Still, mining today’s vast troves of data with sophisticated algorithms and other tools reveals patterns that provide insight into aspects of discovery that can indicate future success. “Researchers whose papers have a lot of citations will continue to produce papers that get lots of citations,” says Sinatra. “The combination of visibility, luck, and positive response form a feedback loop. It’s the same mechanism driving the rich-get-richer dynamic.”

So which explains more about the drivers generating scientific discovery—randomness, as shown with penicillin and the timing of breakthroughs, or predictability, as shown with the citations?

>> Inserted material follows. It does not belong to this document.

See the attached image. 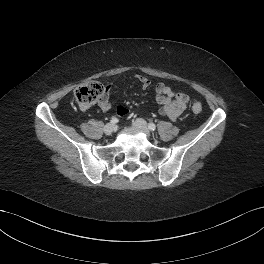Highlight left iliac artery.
<instances>
[{"label": "left iliac artery", "instance_id": "44dca946", "mask_svg": "<svg viewBox=\"0 0 264 264\" xmlns=\"http://www.w3.org/2000/svg\"><path fill=\"white\" fill-rule=\"evenodd\" d=\"M148 128L151 130V131H154L156 129V125L154 123H149L148 124Z\"/></svg>", "mask_w": 264, "mask_h": 264}]
</instances>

“We have to keep the element of risk, because that is how research progresses,” says Sinatra. “On the other hand, we know that the patterns can help guide our understanding of the process of discovery. We must continue exploring both contributions.”

 

A wake-up call

The patterns revealed through data mining also sound a wake-up call, says Sinatra. They show a systematic bias toward women and some minorities, meaning that those researchers’ papers are cited less frequently. And a select group of prestigious institutions dominate where discoverers are trained, leading to a constriction of the areas researched as well as the makeup of the entire scientific workforce.

“These biases lead to resources such as grants and faculty appointments being concentrated on particular groups, including white males living in North America,” says Sinatra. “This is a big issue. We and other researchers studying the science of science are continuing to collect data and quantify the magnitude of this bias.”

She and her coauthors conclude that perhaps the best way to ensure the continued generation of new discoveries may be to focus not on predicting individual breakthroughs but on encouraging “a healthy ecosystem of scientists.”

“As physicist Freeman Dyson notes in his essay Birds and Frogs, a discovery is not made by just one individual or via one project but by a community, an ecosystem,” says Sinatra. “So what we have to nurture is not just individuals but the entire ecosystem. That means emphasizing the work of the visionaries—the ‘birds’ of the ecosystem, who see the big picture—as well as that of the ‘frogs,’ who see the details and do the technical work fundamental to the whole. Indeed, if we destroy that balance, we might destroy the entire process of discovery.”